Microbiological and clinical aspects of infection associated with Stenotrophomonas maltophilia

M Denton et al. Clin Microbiol Rev. 1998 Jan.

Abstract

The gram-negative bacterium Stenotrophomonas maltophilia is increasingly recognized as an important cause of nosocomial infection. Infection occurs principally, but not exclusively, in debilitated and immunosuppressed individuals. Management of S. maltophilia-associated infection is problematic because many strains of the bacterium manifest resistance to multiple antibiotics. These difficulties are compounded by methodological problems in in vitro susceptibility testing for which there are, as yet, no formal guidelines. Despite its acknowledged importance as a nosocomial pathogen, little is known of the epidemiology of S. maltophilia, and although it is considered an environmental bacterium, its sources and reservoirs are often not readily apparent.

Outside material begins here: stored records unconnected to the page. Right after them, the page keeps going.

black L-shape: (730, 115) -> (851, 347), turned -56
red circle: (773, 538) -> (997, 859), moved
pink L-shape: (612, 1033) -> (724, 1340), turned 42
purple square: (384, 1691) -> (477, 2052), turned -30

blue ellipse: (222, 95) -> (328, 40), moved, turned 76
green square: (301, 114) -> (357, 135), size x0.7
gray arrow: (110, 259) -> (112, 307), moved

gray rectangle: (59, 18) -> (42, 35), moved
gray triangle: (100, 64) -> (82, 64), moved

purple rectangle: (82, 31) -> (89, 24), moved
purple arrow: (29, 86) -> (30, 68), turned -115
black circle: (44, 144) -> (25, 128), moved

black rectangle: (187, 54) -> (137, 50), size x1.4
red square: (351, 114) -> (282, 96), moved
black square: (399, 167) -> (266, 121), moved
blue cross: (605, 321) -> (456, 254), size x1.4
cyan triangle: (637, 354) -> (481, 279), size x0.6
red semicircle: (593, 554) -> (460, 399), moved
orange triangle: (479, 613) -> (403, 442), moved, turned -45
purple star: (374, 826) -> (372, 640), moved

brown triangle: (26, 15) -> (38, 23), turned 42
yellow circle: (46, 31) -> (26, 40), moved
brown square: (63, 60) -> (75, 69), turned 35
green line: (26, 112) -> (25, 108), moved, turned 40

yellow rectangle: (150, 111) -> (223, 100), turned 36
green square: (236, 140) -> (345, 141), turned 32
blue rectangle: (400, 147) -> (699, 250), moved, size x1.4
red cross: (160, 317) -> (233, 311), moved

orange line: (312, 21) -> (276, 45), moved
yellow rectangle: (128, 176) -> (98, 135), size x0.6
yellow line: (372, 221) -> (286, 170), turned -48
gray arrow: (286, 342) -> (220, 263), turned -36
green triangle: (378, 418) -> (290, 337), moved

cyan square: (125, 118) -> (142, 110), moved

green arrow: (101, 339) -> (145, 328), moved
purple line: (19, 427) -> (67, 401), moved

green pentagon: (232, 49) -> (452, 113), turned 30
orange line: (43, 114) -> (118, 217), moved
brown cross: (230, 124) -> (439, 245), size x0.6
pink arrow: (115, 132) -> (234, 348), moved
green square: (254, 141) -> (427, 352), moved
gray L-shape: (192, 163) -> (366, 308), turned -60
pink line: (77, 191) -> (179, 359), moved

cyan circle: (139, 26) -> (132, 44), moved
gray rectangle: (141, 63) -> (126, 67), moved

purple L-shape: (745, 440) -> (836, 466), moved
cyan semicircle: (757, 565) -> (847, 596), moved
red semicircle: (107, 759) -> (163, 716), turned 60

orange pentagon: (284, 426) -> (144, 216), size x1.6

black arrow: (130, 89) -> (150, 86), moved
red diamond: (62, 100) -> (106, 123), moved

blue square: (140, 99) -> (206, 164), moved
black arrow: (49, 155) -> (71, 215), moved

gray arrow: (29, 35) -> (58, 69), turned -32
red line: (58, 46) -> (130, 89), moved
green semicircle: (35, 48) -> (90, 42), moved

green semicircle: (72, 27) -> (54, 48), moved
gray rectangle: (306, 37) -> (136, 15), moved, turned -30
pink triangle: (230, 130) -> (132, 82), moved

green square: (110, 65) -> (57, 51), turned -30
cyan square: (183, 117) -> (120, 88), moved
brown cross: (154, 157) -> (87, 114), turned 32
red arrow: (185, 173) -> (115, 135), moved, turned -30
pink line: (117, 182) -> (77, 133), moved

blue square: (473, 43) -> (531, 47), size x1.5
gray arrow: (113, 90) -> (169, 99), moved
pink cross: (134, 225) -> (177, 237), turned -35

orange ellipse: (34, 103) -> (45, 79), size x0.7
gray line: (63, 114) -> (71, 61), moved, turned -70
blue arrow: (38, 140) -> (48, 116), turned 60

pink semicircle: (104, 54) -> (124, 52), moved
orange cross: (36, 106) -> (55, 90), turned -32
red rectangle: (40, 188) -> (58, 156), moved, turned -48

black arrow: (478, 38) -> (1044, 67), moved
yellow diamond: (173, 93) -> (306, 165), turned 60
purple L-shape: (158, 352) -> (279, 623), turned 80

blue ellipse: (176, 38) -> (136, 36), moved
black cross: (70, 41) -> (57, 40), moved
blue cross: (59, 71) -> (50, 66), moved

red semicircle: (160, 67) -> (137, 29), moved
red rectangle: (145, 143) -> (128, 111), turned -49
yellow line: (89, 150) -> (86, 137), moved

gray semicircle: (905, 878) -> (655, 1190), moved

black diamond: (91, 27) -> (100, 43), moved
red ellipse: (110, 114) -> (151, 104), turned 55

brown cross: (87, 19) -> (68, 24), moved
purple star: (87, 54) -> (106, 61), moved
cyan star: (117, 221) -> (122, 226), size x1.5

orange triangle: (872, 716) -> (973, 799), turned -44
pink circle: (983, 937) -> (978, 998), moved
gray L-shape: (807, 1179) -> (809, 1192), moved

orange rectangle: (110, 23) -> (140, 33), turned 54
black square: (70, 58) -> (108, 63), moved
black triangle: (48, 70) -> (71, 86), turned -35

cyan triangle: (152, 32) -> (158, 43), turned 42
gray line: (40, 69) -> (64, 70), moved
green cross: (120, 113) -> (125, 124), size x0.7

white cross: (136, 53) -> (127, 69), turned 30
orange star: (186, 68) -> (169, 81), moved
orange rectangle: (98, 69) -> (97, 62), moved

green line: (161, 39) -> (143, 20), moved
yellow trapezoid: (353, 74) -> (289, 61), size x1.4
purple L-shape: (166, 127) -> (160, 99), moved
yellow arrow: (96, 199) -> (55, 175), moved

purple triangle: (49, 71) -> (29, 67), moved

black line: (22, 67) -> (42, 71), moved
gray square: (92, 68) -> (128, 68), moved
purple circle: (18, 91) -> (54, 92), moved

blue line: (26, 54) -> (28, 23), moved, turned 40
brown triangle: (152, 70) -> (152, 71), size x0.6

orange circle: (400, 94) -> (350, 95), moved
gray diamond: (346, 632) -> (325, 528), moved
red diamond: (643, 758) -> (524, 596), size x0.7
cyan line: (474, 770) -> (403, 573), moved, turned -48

Molecular typing systems may contribute to our knowledge of the epidemiology of S. maltophilia infection, thus allowing the development of strategies to interrupt the transmission of the bacterium in the hospital setting. Even less is known of pathogenic mechanisms and putative virulence factors involved in the natural history of S. maltophilia infection and this, coupled with difficulties in distinguishing colonization from true infection, has fostered the view that the bacterium is essentially nonpathogenic. This article aims to review the current taxonomic status of S. maltophilia, and it discusses the laboratory identification of the bacterium. The epidemiology of the organism is considered with particular reference to nosocomial outbreaks, several of which have been investigated by molecular typing techniques. Risk factors for acquisition of the bacterium are also reviewed, and the ever-expanding spectrum of clinical syndromes associated with S. maltophilia is surveyed. Antimicrobial resistance mechanisms, pitfalls in in vitro susceptibility testing, and therapy of S. maltophilia infections are also discussed.